Tight Dimensionality Reduction for Sketching Low Degree Polynomial Kernels

Part of Advances in Neural Information Processing Systems 32 (NeurIPS 2019)

AuthorFeedback Bibtex MetaReview Metadata Paper Reviews Supplemental

Authors

Michela Meister, Tamas Sarlos, David Woodruff

Abstract

We revisit the classic randomized sketch of a tensor product of $q$ vectors $x_i\in\mathbb{R}^n$. The $i$-th coordinate $(Sx)_i$ of the sketch is equal to $\prod_{j = 1}^q \langle u^{i, j}, x^j \rangle / \sqrt{m}$, where $u^{i,j}$ are independent random sign vectors. Kar and Karnick (JMLR, 2012) show that if the sketching dimension $m = \Omega(\epsilon^{-2} C_{\Omega}^2 \log (1/\delta))$, where $C_{\Omega}$ is a certain property of the point set $\Omega$ one wants to sketch, then with probability $1-\delta$, $\|Sx\|_2 = (1\pm \epsilon)\|x\|_2$ for all $x\in\Omega$. However, in their analysis $C_{\Omega}^2$ can be as large as $\Theta(n^{2q})$, even for a set $\Omega$ of $O(1)$ vectors $x$. We give a new analysis of this sketch, providing nearly optimal bounds. Namely, we show an upper bound of $m = \Theta \left (\epsilon^{-2} \log(n/\delta) + \epsilon^{-1} \log^q(n/\delta) \right ),$ which by composing with CountSketch, can be improved to $\Theta(\epsilon^{-2}\log(1/(\delta \epsilon)) + \epsilon^{-1} \log^q (1/(\delta \epsilon))$. For the important case of $q = 2$ and $\delta = 1/\poly(n)$, this shows that $m = \Theta(\epsilon^{-2} \log(n) + \epsilon^{-1} \log^2(n))$, demonstrating that the $\epsilon^{-2}$ and $\log^2(n)$ terms do not multiply each other. We also show a nearly matching lower bound of $m = \Omega(\eps^{-2} \log(1/(\delta)) + \eps^{-1} \log^q(1/(\delta)))$. In a number of applications, one has $|\Omega| = \poly(n)$ and in this case our bounds are optimal up to a constant factor.

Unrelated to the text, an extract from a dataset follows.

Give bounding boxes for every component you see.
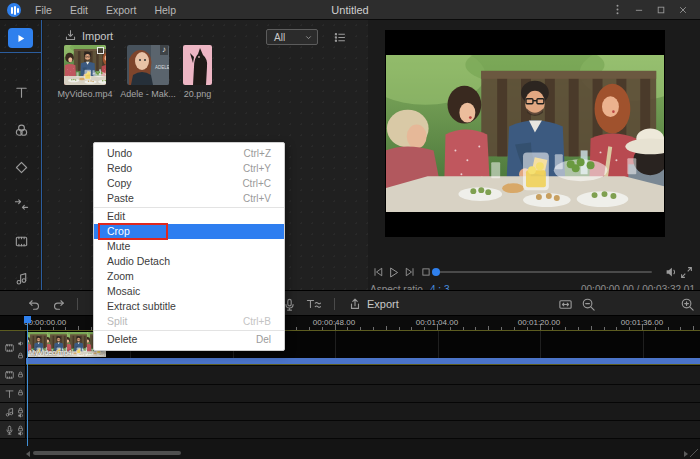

This is the first high probability sketch for tensor products that has optimal sketch size and can be implemented in $m \cdot \sum_{i=1}^q \textrm{nnz}(x_i)$ time, where $\textrm{nnz}(x_i)$ is the number of non-zero entries of $x_i$. Lastly, we empirically compare our sketch to other sketches for tensor products, and give a novel application to compressing neural networks.